TASK DETAILS ▸ Please repeat the records word for word and skip the pictures.

◇ ◇ ◇ ◇ ◇

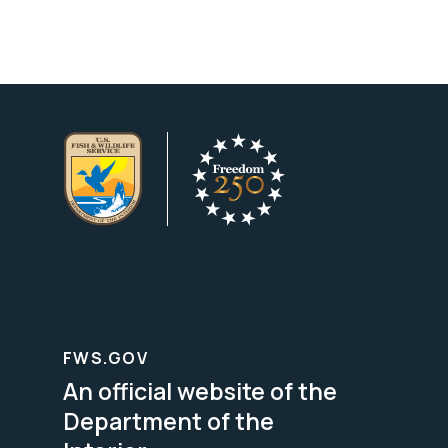
FWS.GOV
An official website of the
Department of the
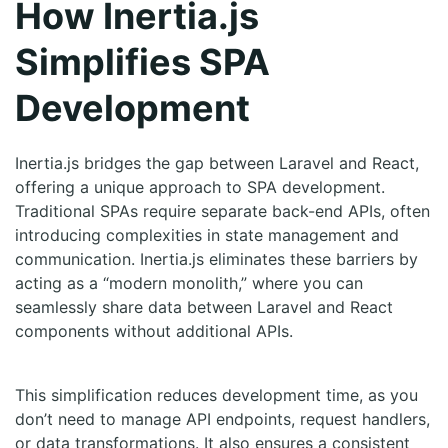
How Inertia.js
Simplifies SPA
Development
Inertia.js bridges the gap between Laravel and React,
offering a unique approach to SPA development.
Traditional SPAs require separate back-end APIs, often
introducing complexities in state management and
communication. Inertia.js eliminates these barriers by
acting as a “modern monolith,” where you can
seamlessly share data between Laravel and React
components without additional APIs.
This simplification reduces development time, as you
don’t need to manage API endpoints, request handlers,
or data transformations. It also ensures a consistent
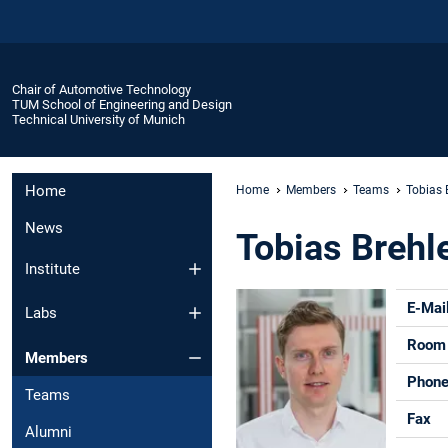
Chair of Automotive Technology
TUM School of Engineering and Design
Technical University of Munich
Home
Home
Members
Teams
Tobias B
News
Tobias Brehle
Institute
E-Mai
Labs
Room
Members
Phon
Teams
Fax
Alumni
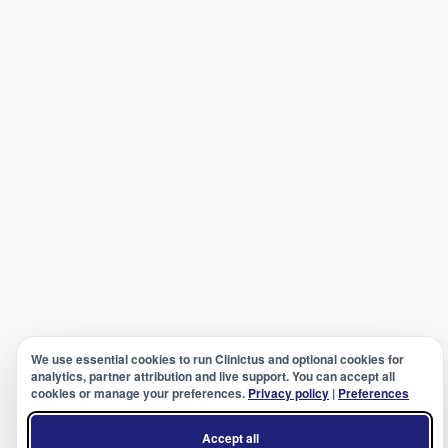
We use essential cookies to run Clinictus and optional cookies for
analytics, partner attribution and live support. You can accept all
cookies or manage your preferences.
Privacy policy
|
Preferences
Accept all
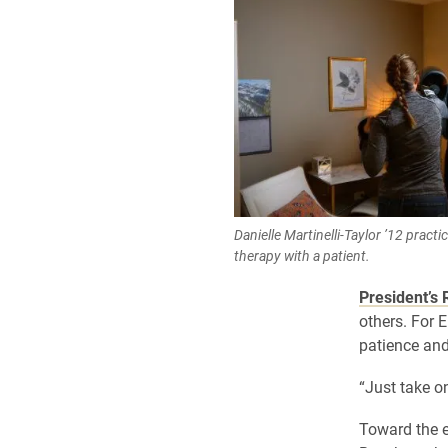
Danielle Martinelli-Taylor ’12 pract
therapy with a patient.
President’s 
others. For 
patience and
“Just take on
Toward the e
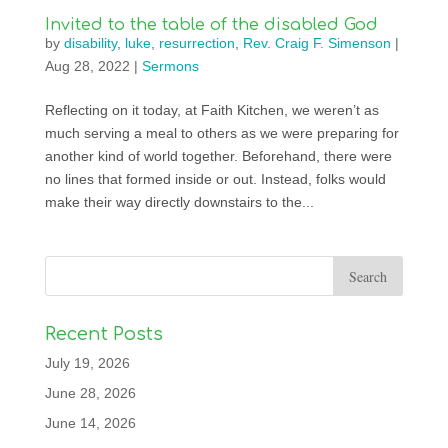
Invited to the table of the disabled God
by
disability
,
luke
,
resurrection
,
Rev. Craig F. Simenson
|
Aug 28, 2022
|
Sermons
Reflecting on it today, at Faith Kitchen, we weren’t as
much serving a meal to others as we were preparing for
another kind of world together. Beforehand, there were
no lines that formed inside or out. Instead, folks would
make their way directly downstairs to the...
Recent Posts
July 19, 2026
June 28, 2026
June 14, 2026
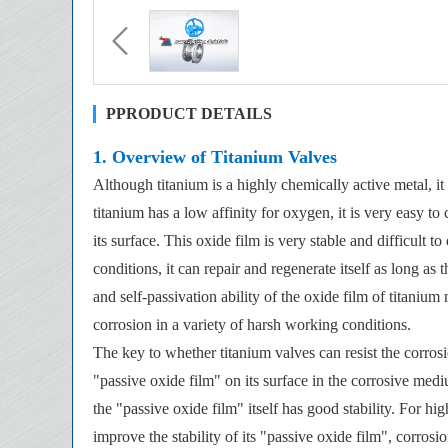
PPRODUCT DETAILS
1. Overview of Titanium Valves
Although titanium is a highly chemically active metal, i
titanium has a low affinity for oxygen, it is very easy 
its surface. This oxide film is very stable and difficult 
conditions, it can repair and regenerate itself as long as
and self-passivation ability of the oxide film of titanium
corrosion in a variety of harsh working conditions.
The key to whether titanium valves can resist the corros
"passive oxide film" on its surface in the corrosive me
the "passive oxide film" itself has good stability. For h
improve the stability of its "passive oxide film", corrosio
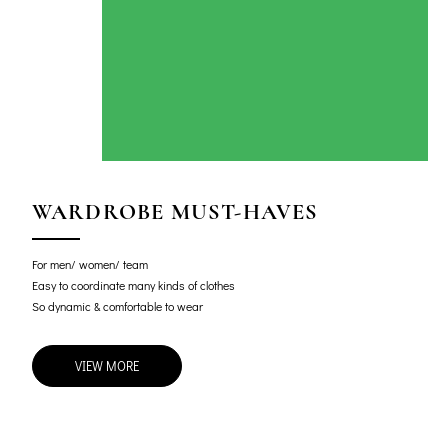
WARDROBE MUST-HAVES
For men/ women/ team
Easy to coordinate many kinds of clothes
So dynamic & comfortable to wear
VIEW MORE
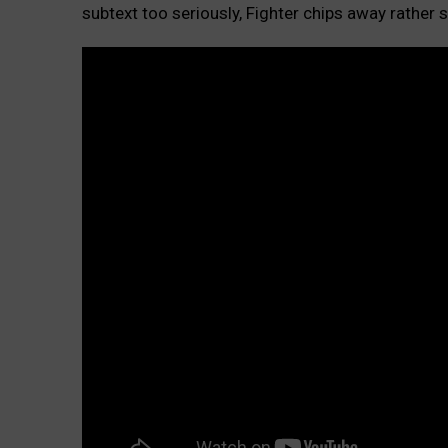
subtext too seriously, Fighter chips away rather 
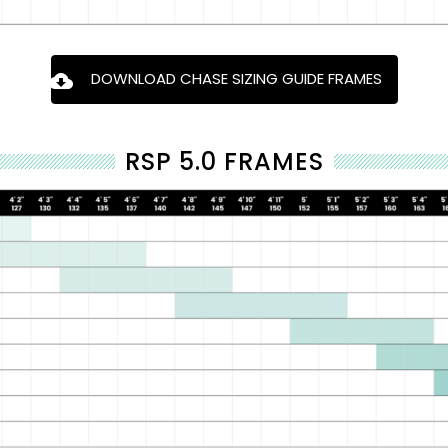
DOWNLOAD CHASE SIZING GUIDE FRAMES
RSP 5.0 FRAMES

◇ ◇ ◇ ◇ ◇

ANSWER BELOW ▸
FWS.GOV
An official website of the
Department of the
How Inertia.js
Simplifies SPA
Development
Inertia.js bridges the gap between Laravel and React,
offering a unique approach to SPA development.
Traditional SPAs require separate back-end APIs, often
introducing complexities in state management and
communication. Inertia.js eliminates these barriers by
acting as a “modern monolith,” where you can
seamlessly share data between Laravel and React
components without additional APIs.
This simplification reduces development time, as you
don’t need to manage API endpoints, request handlers,
or data transformations. It also ensures a consistent
Chair of Automotive Technology
TUM School of Engineering and Design
Technical University of Munich
Home
Home
Members
Teams
Tobias B
News
Tobias Brehle
Institute
E-Mai
Labs
Room
Members
Phon
Teams
Fax
Alumni
We use essential cookies to run Clinictus and optional cookies for
analytics, partner attribution and live support. You can accept all
cookies or manage your preferences.
Privacy policy
|
Preferences
Accept all
Danielle Martinelli-Taylor ’12 pract
therapy with a patient.
President’s 
others. For 
patience and
“Just take on
Toward the e
Invited to the table of the disabled God
by
disability
,
luke
,
resurrection
,
Rev. Craig F. Simenson
|
Aug 28, 2022
|
Sermons
Reflecting on it today, at Faith Kitchen, we weren’t as
much serving a meal to others as we were preparing for
another kind of world together. Beforehand, there were
no lines that formed inside or out. Instead, folks would
make their way directly downstairs to the...
Recent Posts
July 19, 2026
June 28, 2026
June 14, 2026
PPRODUCT DETAILS
1. Overview of Titanium Valves
Although titanium is a highly chemically active metal, i
titanium has a low affinity for oxygen, it is very easy 
its surface. This oxide film is very stable and difficult 
conditions, it can repair and regenerate itself as long as
and self-passivation ability of the oxide film of titanium
corrosion in a variety of harsh working conditions.
The key to whether titanium valves can resist the corros
"passive oxide film" on its surface in the corrosive me
the "passive oxide film" itself has good stability. For h
improve the stability of its "passive oxide film", corrosio
WARDROBE MUST-HAVES
For men/ women/ team
Easy to coordinate many kinds of clothes
So dynamic & comfortable to wear
VIEW MORE
subtext too seriously, Fighter chips away rather 
DOWNLOAD CHASE SIZING GUIDE FRAMES
RSP 5.0 FRAMES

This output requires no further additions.